(Supplied data begins)

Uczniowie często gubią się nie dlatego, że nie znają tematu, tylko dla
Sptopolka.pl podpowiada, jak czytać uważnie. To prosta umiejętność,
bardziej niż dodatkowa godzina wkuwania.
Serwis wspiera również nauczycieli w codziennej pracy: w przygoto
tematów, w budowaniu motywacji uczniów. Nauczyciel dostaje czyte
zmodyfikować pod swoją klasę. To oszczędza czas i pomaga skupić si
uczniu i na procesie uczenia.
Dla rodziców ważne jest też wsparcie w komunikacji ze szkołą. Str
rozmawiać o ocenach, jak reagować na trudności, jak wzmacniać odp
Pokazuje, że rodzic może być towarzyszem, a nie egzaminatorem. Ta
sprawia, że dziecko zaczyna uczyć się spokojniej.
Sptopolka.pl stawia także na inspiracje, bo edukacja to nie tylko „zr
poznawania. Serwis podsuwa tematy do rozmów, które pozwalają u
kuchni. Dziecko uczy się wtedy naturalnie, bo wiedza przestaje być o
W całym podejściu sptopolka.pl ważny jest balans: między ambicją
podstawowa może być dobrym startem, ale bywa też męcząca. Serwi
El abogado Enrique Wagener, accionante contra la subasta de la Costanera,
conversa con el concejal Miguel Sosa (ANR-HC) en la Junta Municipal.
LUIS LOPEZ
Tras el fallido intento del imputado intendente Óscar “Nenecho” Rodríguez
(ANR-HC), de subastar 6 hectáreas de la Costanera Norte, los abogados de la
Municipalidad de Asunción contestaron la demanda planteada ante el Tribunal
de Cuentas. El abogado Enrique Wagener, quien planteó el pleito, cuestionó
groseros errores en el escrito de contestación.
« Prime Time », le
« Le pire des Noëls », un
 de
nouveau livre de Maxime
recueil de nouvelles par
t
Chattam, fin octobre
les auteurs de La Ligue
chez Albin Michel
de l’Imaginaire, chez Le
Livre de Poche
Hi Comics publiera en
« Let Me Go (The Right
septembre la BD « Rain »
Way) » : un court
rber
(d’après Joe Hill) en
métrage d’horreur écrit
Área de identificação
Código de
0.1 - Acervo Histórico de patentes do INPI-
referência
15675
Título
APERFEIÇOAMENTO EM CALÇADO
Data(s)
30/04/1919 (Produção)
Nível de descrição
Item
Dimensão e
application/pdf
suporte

(Supplied data ends)

▶ **Exercise instructions**: Each line with the word "jest" in the records above belongs in the result; copy all of them.

▶ **Response**:
Dla rodziców ważne jest też wsparcie w komunikacji ze szkołą. Str
W całym podejściu sptopolka.pl ważny jest balans: między ambicją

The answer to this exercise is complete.